I suspect that I’ve put about 40 hours into the infrastructure of this website so far, and I’m pretty pleased with where it sits. I can upload much as much imagery and video as I feel like without worrying about exhausting disk space or costing myself an arm and a leg in EC2 data egress fees while hosting at arbitrarily high resolutions. I’ve been dorking around in AWS for several years now, so I’m comfortable with the security boundaries I’ve set up around this particular wad of PHP. For example, when I encounter suggestions like “give the IAM role for WP Media Offload S3FullAccess” my eyebrows climb and I bake a custom policy that’s far more appropriately restrictive (they do at least bother to document the minimal possible policy but you have to know to look for it). I also know out of the gate that I want to use some kind of a blob store, and then host that stuff from a CDN, and keep the blob store private and so forth, so there’s little learning here for me and much doing. Kind of like gardening.

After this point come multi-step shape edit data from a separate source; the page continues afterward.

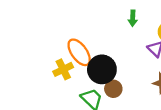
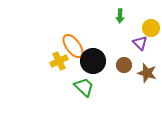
brown circle: (113, 89) -> (124, 65), moved

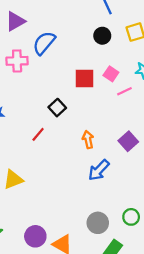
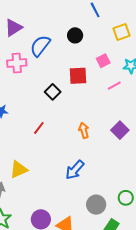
black circle: (102, 36) -> (75, 35), moved
pink square: (111, 74) -> (103, 61), moved, turned 32
black square: (57, 108) -> (53, 92), moved
blue arrow: (99, 170) -> (75, 170), moved

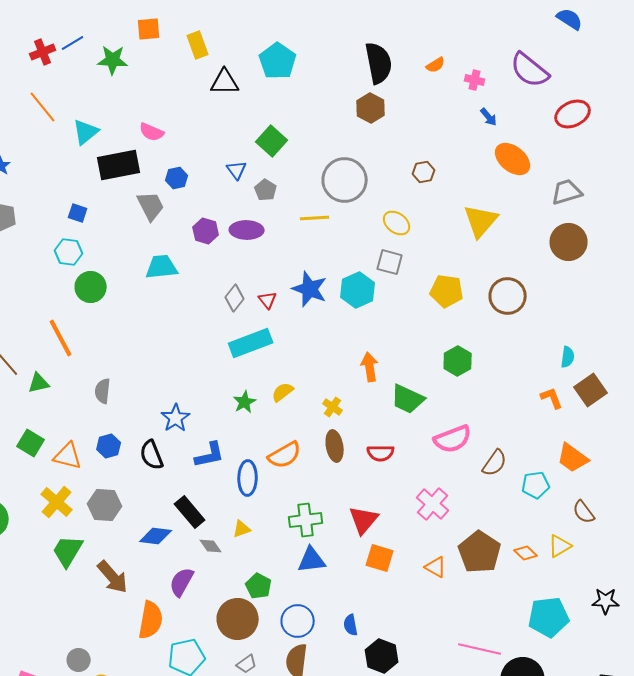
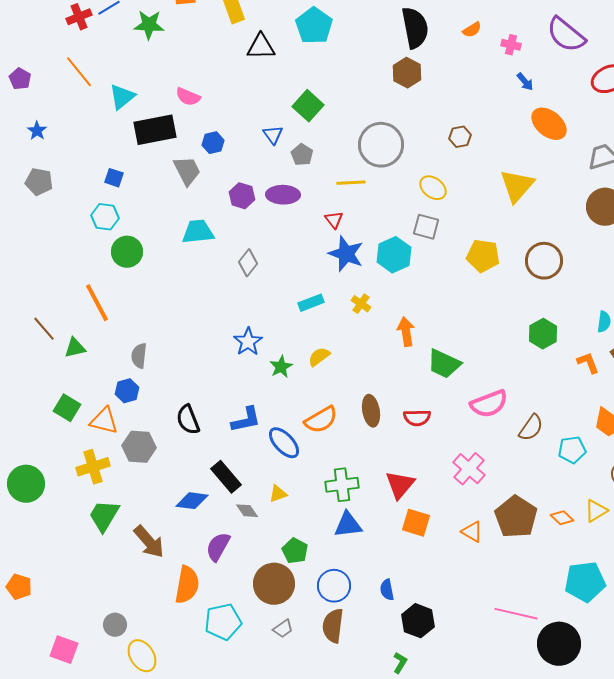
gray diamond: (235, 298) -> (248, 263), moved
red triangle: (268, 300) -> (334, 220), moved
cyan rectangle: (251, 343) -> (311, 303), moved, size x0.6
green hexagon: (458, 361) -> (543, 334), moved
yellow cross: (333, 407) -> (361, 304), moved
blue star: (176, 418) -> (248, 342), moved
blue hexagon: (109, 446) -> (127, 391), moved
blue ellipse: (248, 478) -> (284, 443), turned -44
yellow cross: (57, 502) -> (93, 467), turned 32
gray hexagon: (105, 505) -> (139, 447), moved

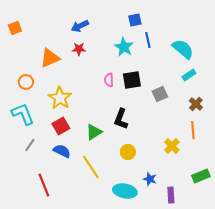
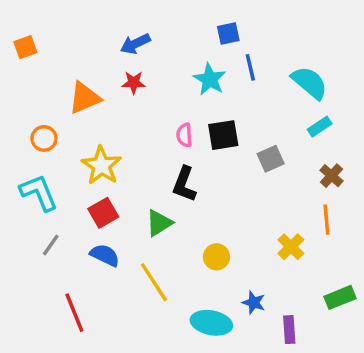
black L-shape: (121, 119) -> (184, 184), moved

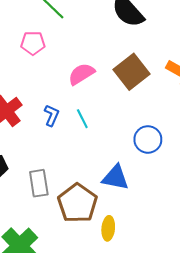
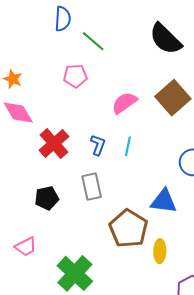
cyan line: (82, 119) -> (128, 146), turned 42
gray rectangle: (39, 183) -> (92, 187), moved

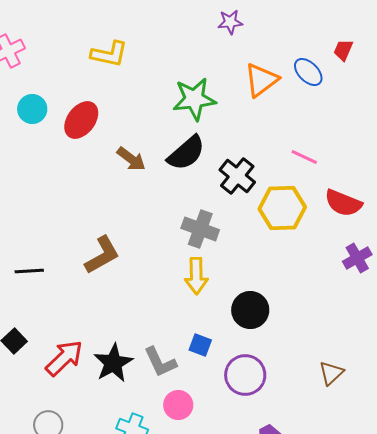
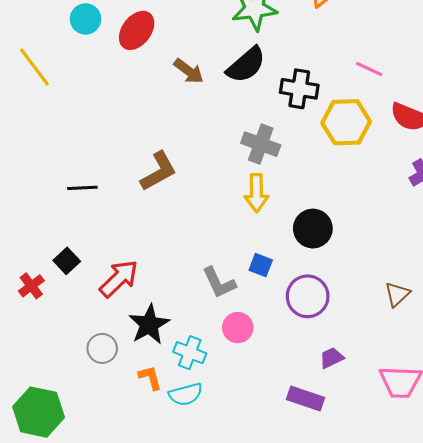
black cross: (237, 176) -> (299, 89), turned -30
black star: (113, 363) -> (149, 324), moved

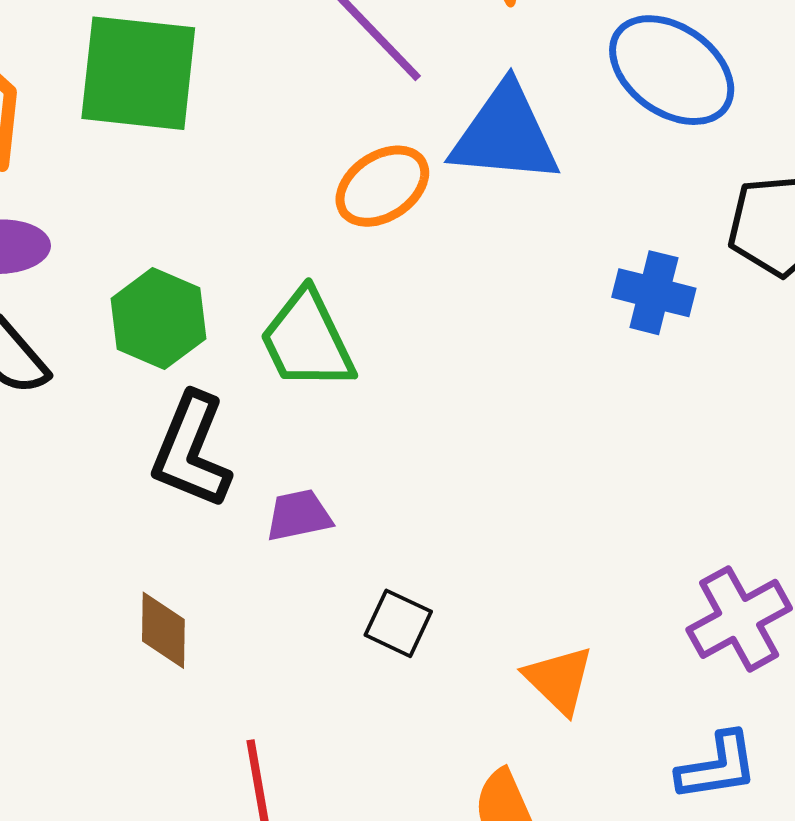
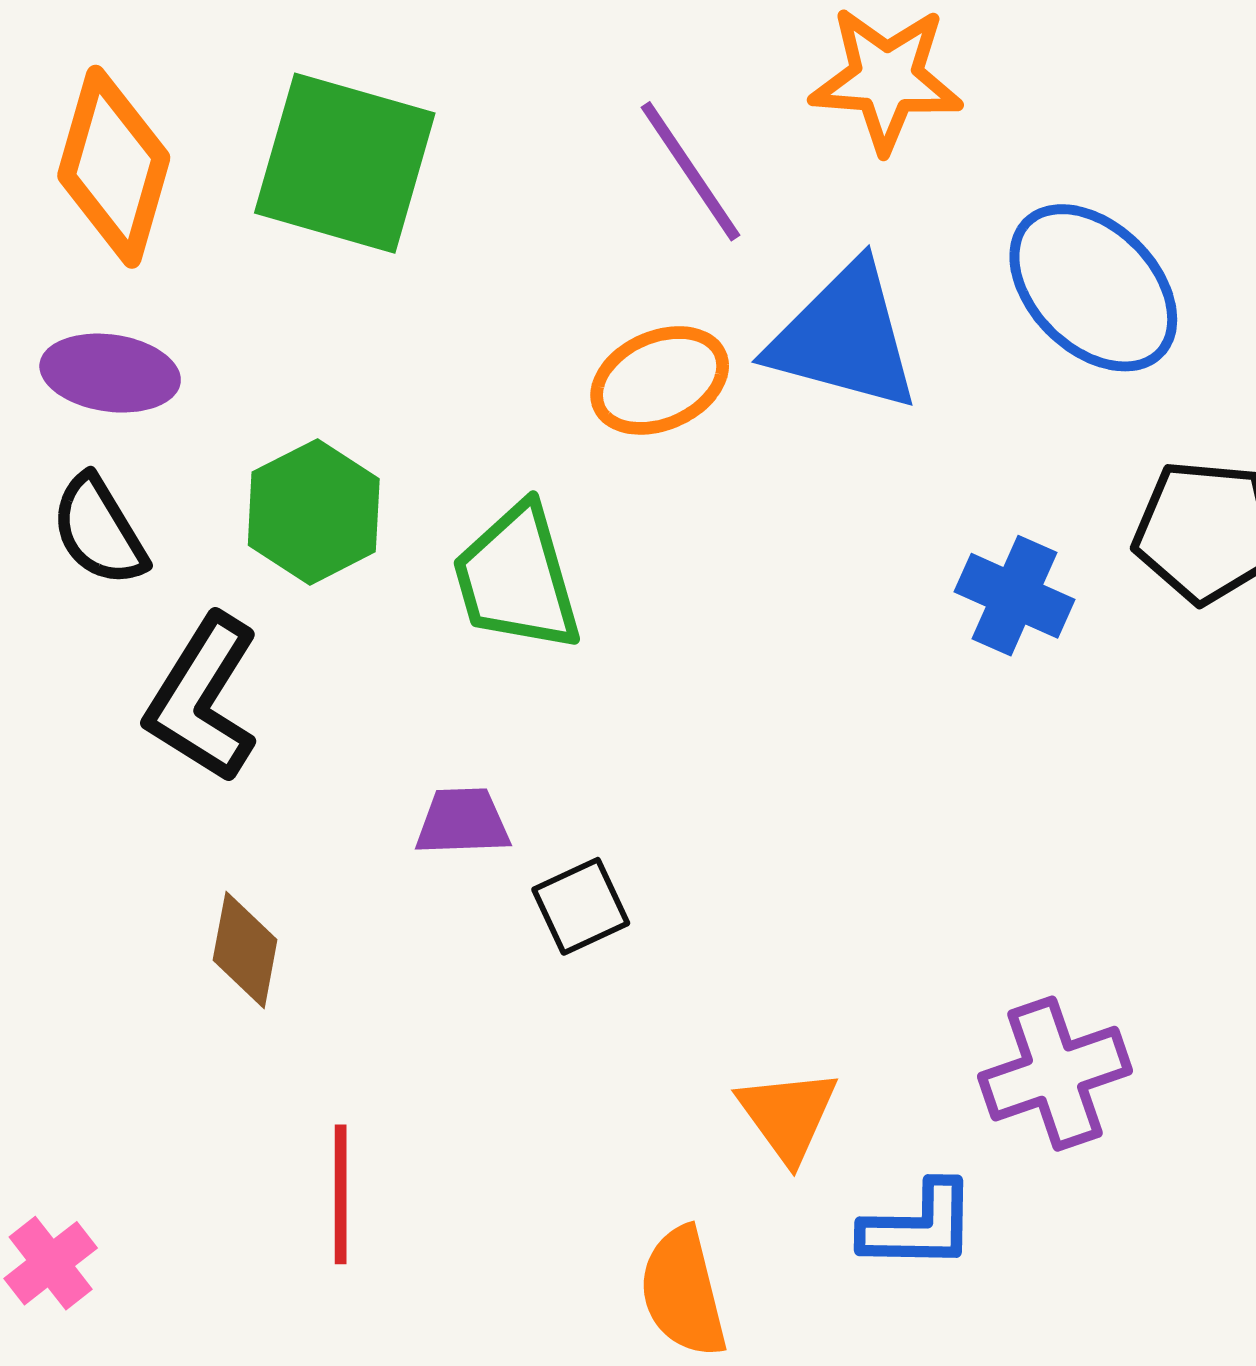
black L-shape: (191, 451) -> (203, 698), moved
black square: (398, 623) -> (581, 906), moved, turned 30
blue L-shape: (717, 767) -> (919, 1226), moved

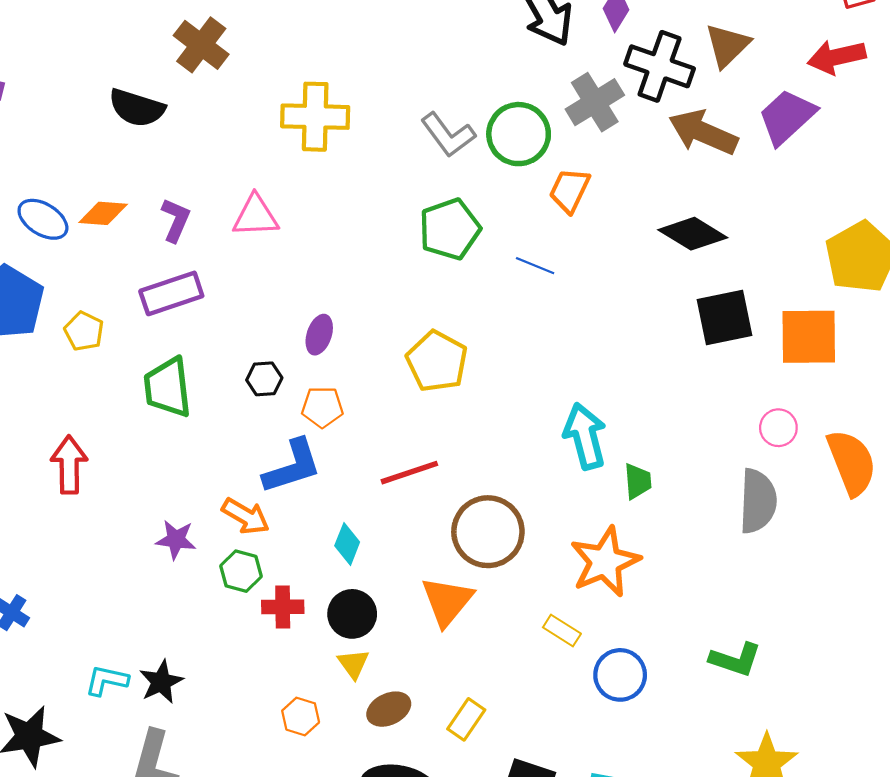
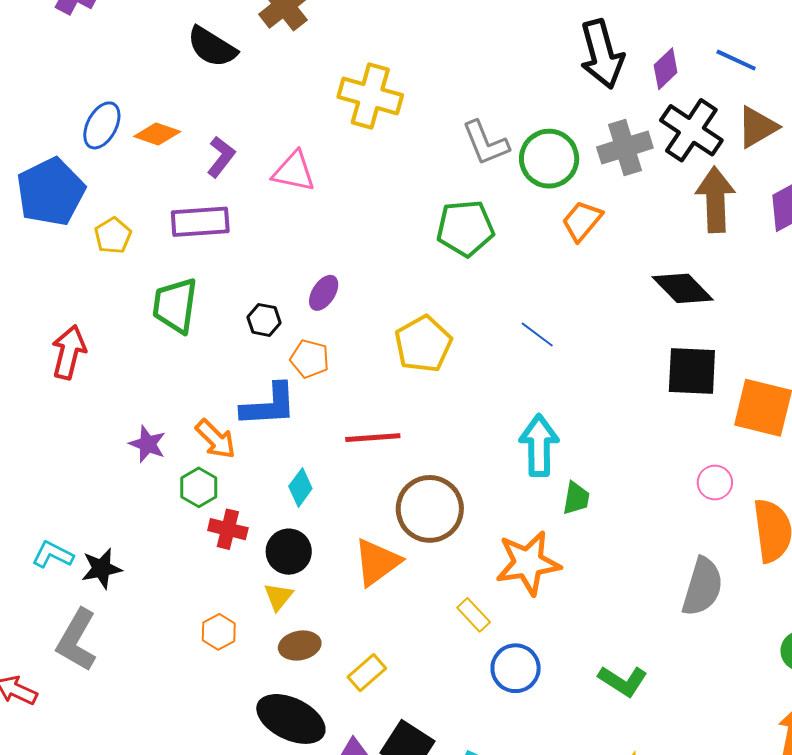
brown arrow: (703, 132) -> (715, 200), turned 50
blue ellipse: (43, 219) -> (102, 125), turned 72
blue line: (535, 266) -> (537, 334), moved
gray semicircle: (758, 501) -> (702, 587), moved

Friends have asked in the past (when I ran a previous blog, also WordPress, of an entirely different provenance, and on a ludicrously overpowered physical server) why I even bother doing this? Why not plain text files? Why not hand-crafted HTML? Surely nobody will ever comment on your blog. Surely you’ll never actually need the content distribution setup.

Do you know folks who enjoy gardening? What about home improvement projects? I enjoy neither getting paint on me clothes, nor dirt beneath me fingernails. I still enjoy screwing around with computers to a certain degree, and doing it in the small brings me some of the joy I imagine that cultivating a beautiful garden brings those who are into gardening. Knowing that I can upload media willy-nilly I hope gives me the mental freedom to do so. Knowing it will deliver quickly gives me confidence in posting. Having some kind of social login makes me confident that if my elders wish to view photos and videos of my kids, they can do so.

We do easy things, and we don’t do hard things. If releasing changes to software is difficult and encumbered by checklists, QA or Product staff getting involved at the last minute as changes are going to production, the whole team will develop a resistance towards shipping constantly.

This garden is where I practice what I preach around systematizing workflows, ironing out kinks and sanding off rough edges. I like writing, and writing in public has always helped me refine my voice and style. While I hope this machinery will reduce frictive points; past behavior suggests I’m simply going to stop posting for the next 3 months, having scratched the itch and made my personal website hilariously fast.

The last thing I want to take care of is to update the DNS record for the media CDN so that it’s media.bvulpes.net instead of some garbage CloudFront URL, makin me look like a noob, but every time I do that something goes haywire with DNS on my home network and I bail. Until another day!